Manila Mayor Joseph Estrada will use a trip to Hong Kong next month to reiterate his apology for the 2010 bus hostage tragedy, after survivors and relatives of the killed rejected an apology he made soon after taking office.
Estrada, mayor since July, made the pledge during a South China Morning Post interview.
Up until last night, Hong Kong's Security Bureau had not been informed about his planned visit, a spokesman said.
Estrada did not say if a meeting with any of the 14 Hong Kong survivors, the bereaved or Chief Executive Leung Chun-ying was on the agenda, but a meeting was being arranged with "a senior Hong Kong leader".
"I'll try to appease them, to renew our friendship with Hong Kong," he told the Post in an exclusive interview. "I'd say I'm very sorry for the unfortunate incident … I'll apologise for that.

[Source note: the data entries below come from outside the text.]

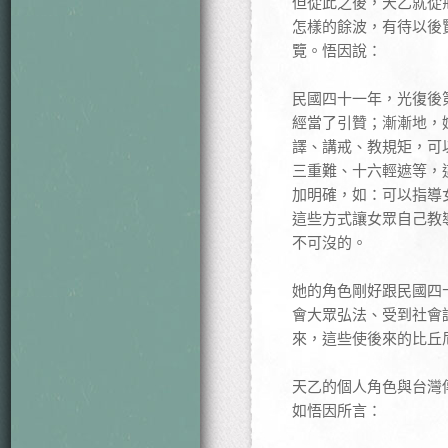
但從此之後，天乙就從
怎樣的餘波，有待以後
覽。悟因說：
民國四十一年，光復後
經當了引贊；漸漸地，
譯、講戒、教規矩，可
三重難、十六輕遮等，
加明確，如：可以指導
這些方式讓女眾自己教
不可沒的。
她的角色剛好跟民國四
會大眾弘法、受到社會
來，這些使後來的比丘
天乙的個人角色與台灣
如悟因所言：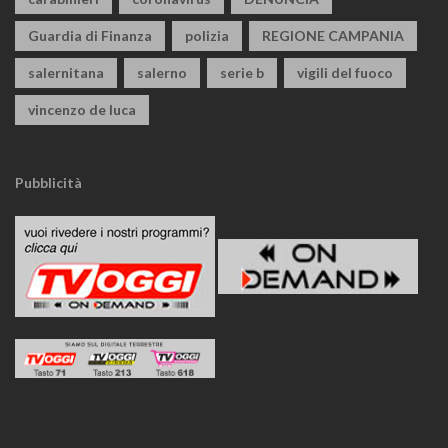
Guardia di Finanza
polizia
REGIONE CAMPANIA
salernitana
salerno
serie b
vigili del fuoco
vincenzo de luca
Pubblicità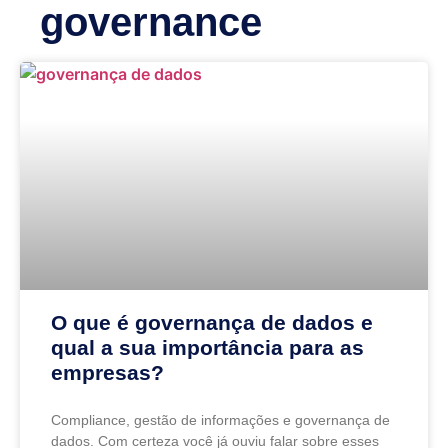
governance
O que é governança de dados e
qual a sua importância para as
empresas?
Compliance, gestão de informações e governança de
dados. Com certeza você já ouviu falar sobre esses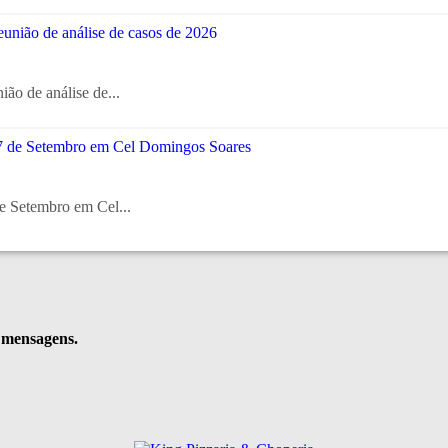
ião de análise de...
de Setembro em Cel...
e mensagens.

"And as incumbent mayor of Manila, I'll want to assure them [similar tragedies] will not happen during my incumbency. I'll see to it that every Hong Kong [resident] is very safe here in Manila. I will appeal for the travel ban to be lifted."
Hong Kong has a black travel alert on the Philippines, which advises against all travel to the country. The alert has been in place since a rogue former policeman killed seven Hong Kong tourists and their guide, and injured seven others, in Manila's Rizal Park on August 23, 2010.